Response to Letter by Baykal
We appreciate Dr Baykal’s interest in our work and would like to respond to his comments.
We are well aware of the BrdU-labeling paradigm and have published more than 30 research articles using this method and several methodological articles analyzing this technique in detail.1–3 Dr Baykal must have been under the impression that we have labeled with only a single BrdU injection. However, we have used 5 BrdU injections during the first 5 days after ischemia as stated in our publication: “Animals were treated with 20 μg BDNF i.v. or vehicle 1 hour after induction of ischemia. Treatment was repeated on day 2 to 5. Four hours after treatment, dividing cells were labeled with i.p. bromodeoxyuridine (BrdU, 50 mg/kg/d).”

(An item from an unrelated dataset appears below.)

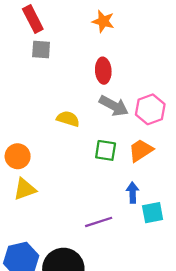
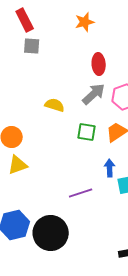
orange star: (103, 21) -> (85, 22), turned -30
red ellipse: (103, 71) -> (99, 64), moved
gray arrow: (114, 106) -> (94, 94), turned -70

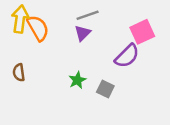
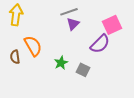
orange semicircle: (38, 28) -> (33, 46), moved
purple triangle: (82, 33) -> (73, 24), moved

It is our impression that Dr Baykal further draws an incorrect conclusion from the results of our study as indicated by his comment: “Since the doublecortin positive cells in this study are not positively labeled for BrdU, than these cells were present prior to stroke and thus it can be hypothethised that a pool of doublecortin positive cells reside within the brain to migrate and mature as a response to neuronal loss.” We believe this is an incorrect interpretation of our results. First of all, DCX positive cells were not positive for BrdU, because BrdU was given about 6 weeks before perfusion, whereas the phase during which differentiating progenitor cells express DCX is only about 2 weeks.4 Therefore, the time window chosen in this experiment is simply not designed to detect BrdU/DCX double-labeling but rather BrdU colabeling with a mature neuronal marker, such as NeuN.

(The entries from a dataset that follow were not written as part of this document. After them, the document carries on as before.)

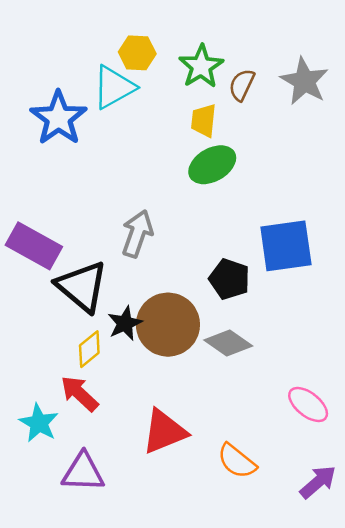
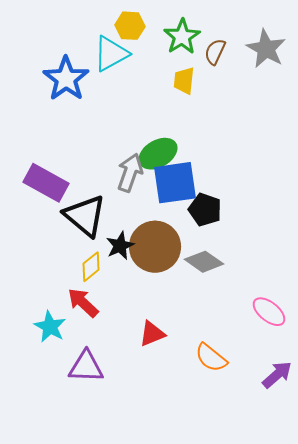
green ellipse: (212, 165) -> (158, 154), moved
blue square: (286, 246) -> (175, 183), moved
red triangle: (164, 432) -> (152, 334), size x0.7

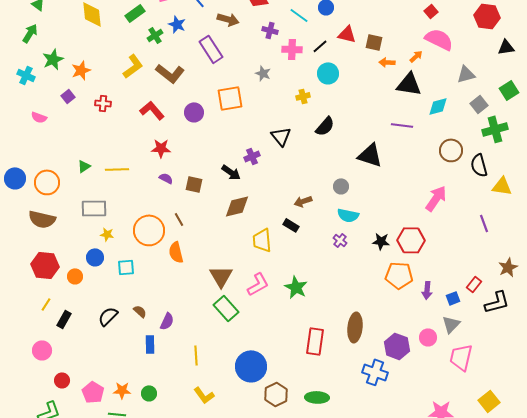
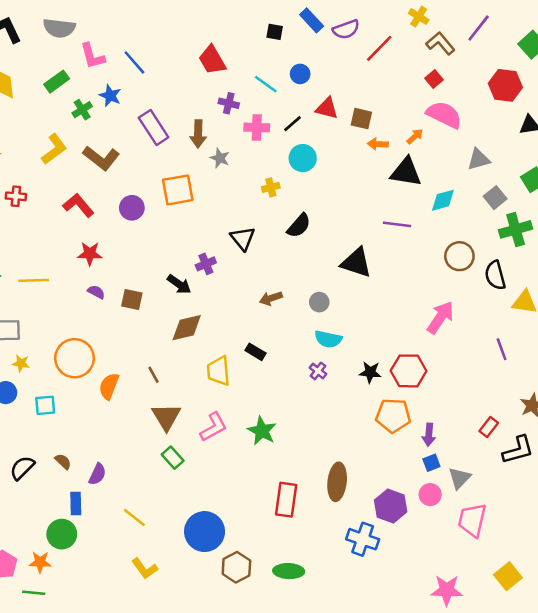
brown arrow: (228, 19) -> (198, 134), moved, turned 75
brown arrow: (303, 201) -> (271, 298), moved
brown line: (179, 219) -> (154, 375), moved
orange semicircle: (176, 252) -> (109, 386), turned 35
blue square: (453, 298) -> (431, 463), moved
green rectangle: (226, 308) -> (173, 458), size x0.7
yellow line: (196, 355) -> (134, 518), turned -48
green circle: (149, 393) -> (62, 534), moved, size x1.5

If we understand correctly, Dr Baykal’s main point is that he is surprised we did not find BrdU-labeled neurons in the neocortex after photothrombotic stroke lesion and suggest that more frequent BrdU-labeling should be required to show cortical neurogenesis. Although it is correct that we did not find BrdU-labeled cortical neurons, we observed new neurons (BrdU/NeuN) in the dentate gyrus, thus proving that we used sufficient amounts of BrdU. Using higher doses of BrdU or more frequent BrdU injections can lead to neuronal toxicity and to possible false-positive–labeling due to incorporation during DNA-repair. We therefore refrained from increased labeling for methodological clarity.

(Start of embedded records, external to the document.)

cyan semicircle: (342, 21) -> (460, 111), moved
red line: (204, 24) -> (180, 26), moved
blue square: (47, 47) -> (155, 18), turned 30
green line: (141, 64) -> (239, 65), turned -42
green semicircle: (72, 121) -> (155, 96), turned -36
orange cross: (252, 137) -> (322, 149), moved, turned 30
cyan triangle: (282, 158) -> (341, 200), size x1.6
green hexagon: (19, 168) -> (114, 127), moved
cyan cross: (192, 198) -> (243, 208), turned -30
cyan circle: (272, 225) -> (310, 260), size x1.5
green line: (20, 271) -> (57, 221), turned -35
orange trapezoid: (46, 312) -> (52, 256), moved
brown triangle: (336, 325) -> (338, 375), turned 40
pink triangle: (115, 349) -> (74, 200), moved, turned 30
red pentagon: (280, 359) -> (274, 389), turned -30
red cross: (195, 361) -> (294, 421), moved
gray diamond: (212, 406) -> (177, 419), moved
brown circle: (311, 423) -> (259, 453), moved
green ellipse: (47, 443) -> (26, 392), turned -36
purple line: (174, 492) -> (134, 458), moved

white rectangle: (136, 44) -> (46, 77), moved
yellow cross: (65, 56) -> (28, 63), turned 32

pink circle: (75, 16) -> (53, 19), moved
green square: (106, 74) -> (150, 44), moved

The generation of new neurons in the adult neocortex is a very intensely debated field. We agree with Dr Baykal that the high number of DCX-positive cells in the neocortex without BrdU-NeuN double-labeling is a surprising finding. But it points to a possible transient existence of neural progenitor cells in the lesioned brain area. Additional trophic signals may be required to further differentiate these progenitor cells into functional neurons.
In general, we are not against the possibility that cortical neurogenesis is inducible by lesion and our study was actually designed to detect cortical neurogenesis after stroke. It is possible that, very early after ischemia, reactive cortical neurogenesis is repressed by inflammatory responses but that much later cortical neurogenesis becomes permissive. This scenario, however, needs a completely different study design, with separate groups of animals receiving BrdU at different time points and much longer survival times for the animals. This we have commented on in our discussion: “Among the possible reasons for not detecting cortical neurogenesis in our experiments are … (ii) the possibility that the ventricle wall produces new neurons for the cortex not during the first 5 days after lesion, but rather at a later time interval.”
Cooper-Kuhn CM, Kuhn HG. Is it all DNA repair? Methodological considerations for detecting neurogenesis in the adult brain. Brain Res Dev Brain Re. 2002; 134: 13–21.
Kuhn HG, Peterson DA. Detection and phenotypic characterization of adult neurogenesis. In: Gage FH, Kempermann G, Song H, eds. Adult Neurogenesis. Woodbury, NY: Cold Spring Harbor Laboratory Press: 2007; 25–47.